Every 3/4 of a Fortnight, or Some-Such
I go through a fairly high-frequency cycle recently, where I say, “I should learn Haskell. All the cool kids are doing it.” Then I see something like this and my eyes glaze over and roll back into my head.
I pull up a tutorial and they start using that great academic phrase “the lambda calculus,” using “the calculus” in every case, rather than just referring to it as calculus, for goodness’ sake.
I feel like all these functional languages subscribe to a false concept of productivity, namely the assumption that staring at a screen for eight hours and creating a one-liner that solves the problem in a mathematically-interesting manner is somehow superior to banging the same result out in three hours in forty lines of good, old-fashioned procedural or object-oriented code.
I just see no nobility in languages that stick with three to four character built-ins in a way that somehow appears to wax nostalgic rather than push the envelope.
I don’t know. I’m typically one to exalt the concept of “beautiful code,” getting those indentations and variable names just right, so it has the look of something truly put together, almost in a poetic way. But, this is pretty much the limit of my pretentiousness. Doing things in a cool way just doesn’t have as much charm to me as getting things done.

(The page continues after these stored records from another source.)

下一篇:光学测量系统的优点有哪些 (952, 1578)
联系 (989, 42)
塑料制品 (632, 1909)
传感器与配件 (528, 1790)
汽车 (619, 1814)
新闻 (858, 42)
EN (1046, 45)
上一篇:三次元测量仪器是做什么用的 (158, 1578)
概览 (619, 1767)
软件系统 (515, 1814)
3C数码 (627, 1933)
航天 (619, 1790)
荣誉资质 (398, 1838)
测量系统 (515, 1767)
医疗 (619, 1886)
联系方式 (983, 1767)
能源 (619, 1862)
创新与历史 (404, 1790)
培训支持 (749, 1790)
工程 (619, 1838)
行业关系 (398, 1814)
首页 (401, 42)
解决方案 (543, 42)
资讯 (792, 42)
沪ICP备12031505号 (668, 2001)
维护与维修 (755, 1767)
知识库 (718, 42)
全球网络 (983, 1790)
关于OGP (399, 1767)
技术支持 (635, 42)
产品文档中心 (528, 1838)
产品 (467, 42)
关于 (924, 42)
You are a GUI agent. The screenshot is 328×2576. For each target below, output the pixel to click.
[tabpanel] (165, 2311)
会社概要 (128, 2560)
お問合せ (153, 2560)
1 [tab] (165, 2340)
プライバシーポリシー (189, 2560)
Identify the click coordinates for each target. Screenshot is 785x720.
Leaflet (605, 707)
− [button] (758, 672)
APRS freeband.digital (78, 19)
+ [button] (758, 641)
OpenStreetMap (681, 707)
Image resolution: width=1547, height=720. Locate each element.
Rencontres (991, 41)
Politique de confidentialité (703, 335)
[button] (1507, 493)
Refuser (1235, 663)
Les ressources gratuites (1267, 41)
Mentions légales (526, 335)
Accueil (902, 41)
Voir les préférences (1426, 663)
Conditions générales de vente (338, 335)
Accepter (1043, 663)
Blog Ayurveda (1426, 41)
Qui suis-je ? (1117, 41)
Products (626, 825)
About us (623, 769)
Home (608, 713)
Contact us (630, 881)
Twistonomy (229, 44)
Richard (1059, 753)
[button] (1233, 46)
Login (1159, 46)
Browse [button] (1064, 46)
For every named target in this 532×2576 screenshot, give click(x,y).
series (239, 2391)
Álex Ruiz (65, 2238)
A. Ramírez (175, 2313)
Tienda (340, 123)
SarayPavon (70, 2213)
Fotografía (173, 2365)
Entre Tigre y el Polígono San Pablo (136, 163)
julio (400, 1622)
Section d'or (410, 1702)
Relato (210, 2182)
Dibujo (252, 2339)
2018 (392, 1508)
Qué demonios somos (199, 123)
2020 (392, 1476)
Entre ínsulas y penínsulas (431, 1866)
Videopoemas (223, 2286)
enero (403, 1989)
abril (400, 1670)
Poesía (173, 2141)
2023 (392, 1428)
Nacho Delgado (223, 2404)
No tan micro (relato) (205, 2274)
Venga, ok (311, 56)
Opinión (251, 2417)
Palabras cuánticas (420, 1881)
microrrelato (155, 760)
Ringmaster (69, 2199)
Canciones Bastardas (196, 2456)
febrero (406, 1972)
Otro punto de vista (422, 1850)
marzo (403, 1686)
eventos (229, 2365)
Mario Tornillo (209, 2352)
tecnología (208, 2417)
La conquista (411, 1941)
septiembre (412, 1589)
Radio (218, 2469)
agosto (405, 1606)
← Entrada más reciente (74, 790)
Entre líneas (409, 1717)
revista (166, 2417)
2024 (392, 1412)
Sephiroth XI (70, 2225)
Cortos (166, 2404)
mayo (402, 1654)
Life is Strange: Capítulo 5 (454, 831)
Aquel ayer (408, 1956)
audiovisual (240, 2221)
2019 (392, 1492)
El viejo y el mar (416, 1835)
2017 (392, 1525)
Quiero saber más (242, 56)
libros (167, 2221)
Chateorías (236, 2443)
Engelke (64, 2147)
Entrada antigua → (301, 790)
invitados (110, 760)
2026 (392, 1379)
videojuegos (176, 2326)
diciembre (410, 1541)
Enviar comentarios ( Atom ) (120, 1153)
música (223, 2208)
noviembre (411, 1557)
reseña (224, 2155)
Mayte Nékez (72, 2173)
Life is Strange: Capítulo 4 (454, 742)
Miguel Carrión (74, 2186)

I also don’t like a type of language whose tutorials are pretty much apologetic that something as simple as I/O just isn’t really suited for the language naturally and requires workarounds only explainable to an intermediate user of that very language.
How do you print “Hello, World” in a program devoid of state? I know it’s possible, but why force it?
In other inquiries, is Sigma truly the best project du jour for whomever wants to exert the energy? Is there a better, cooler, faster option? If so, what? I’m game. To make a game.